By @wahnfrieden - 3 months
I discovered that brave for iOS has a playlist button which downloads YouTube videos and stores them on your device, allowing PiP and offline playback without ads. I wonder why more apps don't do this as they have an open license based off a Mozilla iOS backend. They found a way to get Apple to accept it and their CEO has even posted HERE about it defending their technique as valid. Essentially, it triggers only after loading the video inside the regular YouTube website, like a reader button that works across any video content (not just YouTube).
By @andix - 3 months
It's a bit puzzling to me, how many YouTube mirroring tools are available out there. If you're using something like that, what's your reason to download/archive the videos instead of just streaming them from YouTube?

I get that sometimes it's great to archive a video in the case it get's deleted from YouTube, but in my case this very rarely happens. I watch the video and I'm done with it. If I can't re-watch it, this doesn't really matter to me.

By @ChrisArchitect - 3 months
Related:

Yark: YouTube Archiver with Offline UI

https://news.ycombinator.com/item?id=41100820

By @covercash - 3 months
I think that one of these yt-dlp based servers wrapped in a dead simple PiHole-like imager and some nice front end client apps for playback could really take off in the same way PiHole did with less technical users.

Buy a Raspberry Pi, image the microSD card, select your favorite YT channels, install client apps… all your favorite YT content now available locally and ad free!

By @404mm - 3 months
I currently use TubeSync.

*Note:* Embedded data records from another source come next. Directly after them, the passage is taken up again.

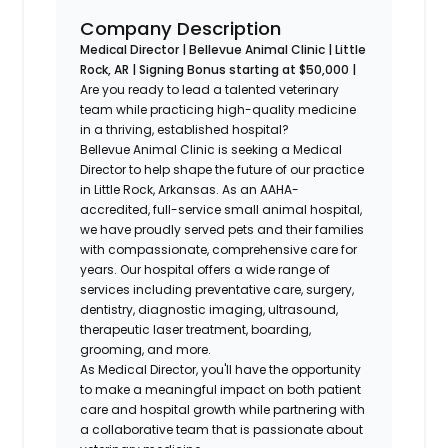
Company Description
Medical Director | Bellevue Animal Clinic | Little
Rock, AR | Signing Bonus starting at $50,000 |
Are you ready to lead a talented veterinary
team while practicing high-quality medicine
in a thriving, established hospital?
Bellevue Animal Clinic is seeking a Medical
Director to help shape the future of our practice
in Little Rock, Arkansas. As an AAHA-
accredited, full-service small animal hospital,
we have proudly served pets and their families
with compassionate, comprehensive care for
years. Our hospital offers a wide range of
services including preventative care, surgery,
dentistry, diagnostic imaging, ultrasound,
therapeutic laser treatment, boarding,
grooming, and more.
As Medical Director, you'll have the opportunity
to make a meaningful impact on both patient
care and hospital growth while partnering with
a collaborative team that is passionate about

Despite its simple functionality and many bugs it has, it works well enough for me.

My only task: subscribe to a channel or playlist, download videos to a path and check once a day for new stuff.

The only UX I need is for setting up the channels. Then just save the files and let Plex take it from there.

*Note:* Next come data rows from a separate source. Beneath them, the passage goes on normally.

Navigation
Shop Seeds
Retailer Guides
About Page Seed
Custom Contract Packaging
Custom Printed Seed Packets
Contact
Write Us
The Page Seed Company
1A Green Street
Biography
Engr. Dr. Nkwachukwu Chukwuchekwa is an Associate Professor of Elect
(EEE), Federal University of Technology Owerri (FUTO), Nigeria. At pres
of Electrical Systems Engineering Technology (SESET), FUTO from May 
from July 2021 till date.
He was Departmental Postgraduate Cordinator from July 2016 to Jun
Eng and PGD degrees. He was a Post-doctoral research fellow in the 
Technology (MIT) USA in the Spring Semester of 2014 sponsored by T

Anyone knows of a better option?

By @thinkloop - 3 months
I wouldn't mind a single program like this that let's you download from all sources: youtube, reddit, ig, twitter, facebook, etc.
By @treflop - 3 months
I use this to download videos I add to my playlists into our shared Plex server.

Mostly concert videos and skate parts. We have an archive.

By @atum47 - 3 months
I made one similar thing to download music. It kind of worked but I end up giving Spotify a chance.
By @EasyMark - 3 months
Why self hosted when you can use something like freetube? So you can access through mobile? I only tend to watch videos one time so this seems like overkill unless you use youtube A LOT and regularly for the same streams.
By @rmm - 3 months
Does there exist a “light weight” YouTube self hosted clone.

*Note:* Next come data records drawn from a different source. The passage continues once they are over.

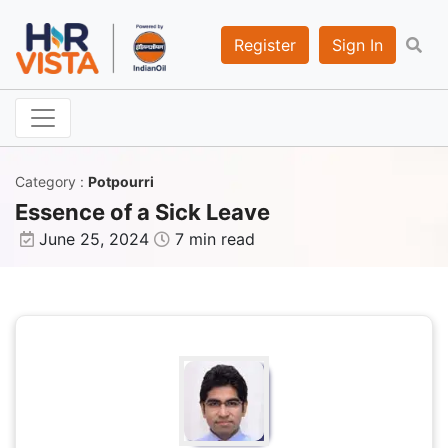
Register
Sign In
Category
:
Potpourri
Essence of a Sick Leave
June 25, 2024
7 min read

Something like plex for YouTube?

I want to auto download videos from my favourite podcasts, but then have a super simple dashboard that shows the videos and lets me watch them.

By @spants - 3 months
MeTube works really well. There are browser plugins for it too. I supports not only YT, but x.com and (a-hem) other sites too
By @LeSaucy - 3 months
I have an ios shortcut I use to "share" a url to metube for background download.
By @null0pointer - 3 months
This is awesome! I’ve been putting off building the same thing myself.
By @candiddevmike - 3 months
See also yt-dlp-web-ui: https://github.com/marcopeocchi/yt-dlp-web-ui

Not AGPL, support for custom profiles, better UX (IMO)

By @roshankhan28 - 3 months
really great tool. can it also download the videos that are in members only?
By @pdntspa - 3 months
"Self-hosted" ... on something that very much used to be a fairly simple desktop app... JDownloader anyone? Or yt-dlp ????
By @Andrews54757 - 3 months
It was pretty straightforward for me to install and use yt-dlp. On a Mac with Homebrew you can do `brew install yt-dlp` to install it in one command. IIRC yt-dlp also provides binaries you can install directly. I'm not sure if installing docker and running a web server is any way easier than that.

However, there are ways to download Youtube videos without installing a native app. For example, it is possible to use a library like Youtube.js [0] to make a browser extension that downloads Youtube videos directly. You won't find those on Google's web store due to policy, but you can find a handful on Github.